> WHAT THE TASK REQUIRES
Omit every picture and write out the rest of the records exactly.
Start of INPUT DATA
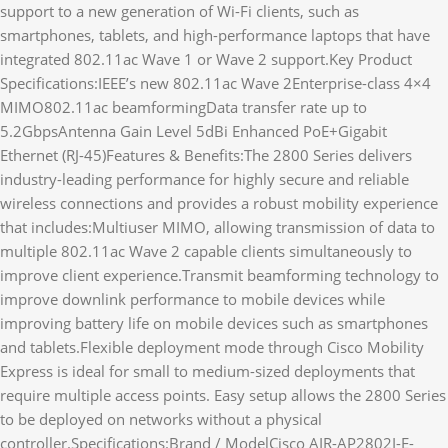
support to a new generation of Wi-Fi clients, such as
smartphones, tablets, and high-performance laptops that have
integrated 802.11ac Wave 1 or Wave 2 support.Key Product
Specifications:IEEE’s new 802.11ac Wave 2Enterprise-class 4×4
MIMO802.11ac beamformingData transfer rate up to
5.2GbpsAntenna Gain Level 5dBi Enhanced PoE+Gigabit
Ethernet (RJ-45)Features & Benefits:The 2800 Series delivers
industry-leading performance for highly secure and reliable
wireless connections and provides a robust mobility experience
that includes:Multiuser MIMO, allowing transmission of data to
multiple 802.11ac Wave 2 capable clients simultaneously to
improve client experience.Transmit beamforming technology to
improve downlink performance to mobile devices while
improving battery life on mobile devices such as smartphones
and tablets.Flexible deployment mode through Cisco Mobility
Express is ideal for small to medium-sized deployments that
require multiple access points. Easy setup allows the 2800 Series
to be deployed on networks without a physical
controller.Specifications:Brand / ModelCisco AIR-AP2802I-E-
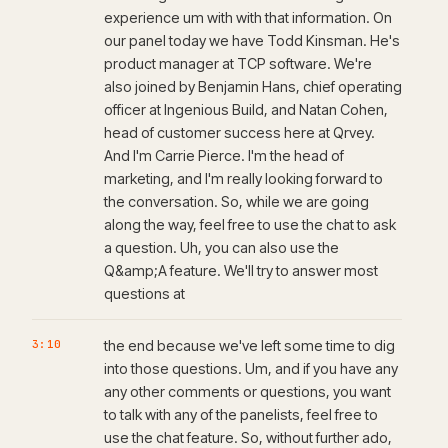
experience um with with that information. On
our panel today we have Todd Kinsman. He's
product manager at TCP software. We're
also joined by Benjamin Hans, chief operating
officer at Ingenious Build, and Natan Cohen,
head of customer success here at Qrvey.
And I'm Carrie Pierce. I'm the head of
marketing, and I'm really looking forward to
the conversation. So, while we are going
along the way, feel free to use the chat to ask
a question. Uh, you can also use the
Q&amp;A feature. We'll try to answer most
questions at
3:10
the end because we've left some time to dig
into those questions. Um, and if you have any
any other comments or questions, you want
to talk with any of the panelists, feel free to
use the chat feature. So, without further ado,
End of INPUT DATA
> ANSWER TO THE EXERCISE
support to a new generation of Wi-Fi clients, such as
smartphones, tablets, and high-performance laptops that have
integrated 802.11ac Wave 1 or Wave 2 support.Key Product
Specifications:IEEE’s new 802.11ac Wave 2Enterprise-class 4×4
MIMO802.11ac beamformingData transfer rate up to
5.2GbpsAntenna Gain Level 5dBi Enhanced PoE+Gigabit
Ethernet (RJ-45)Features & Benefits:The 2800 Series delivers
industry-leading performance for highly secure and reliable
wireless connections and provides a robust mobility experience
that includes:Multiuser MIMO, allowing transmission of data to
multiple 802.11ac Wave 2 capable clients simultaneously to
improve client experience.Transmit beamforming technology to
improve downlink performance to mobile devices while
improving battery life on mobile devices such as smartphones
and tablets.Flexible deployment mode through Cisco Mobility
Express is ideal for small to medium-sized deployments that
require multiple access points. Easy setup allows the 2800 Series
to be deployed on networks without a physical
controller.Specifications:Brand / ModelCisco AIR-AP2802I-E-
experience um with with that information. On
our panel today we have Todd Kinsman. He's
product manager at TCP software. We're
also joined by Benjamin Hans, chief operating
officer at Ingenious Build, and Natan Cohen,
head of customer success here at Qrvey.
And I'm Carrie Pierce. I'm the head of
marketing, and I'm really looking forward to
the conversation. So, while we are going
along the way, feel free to use the chat to ask
a question. Uh, you can also use the
Q&amp;A feature. We'll try to answer most
questions at
3:10
the end because we've left some time to dig
into those questions. Um, and if you have any
any other comments or questions, you want
to talk with any of the panelists, feel free to
use the chat feature. So, without further ado,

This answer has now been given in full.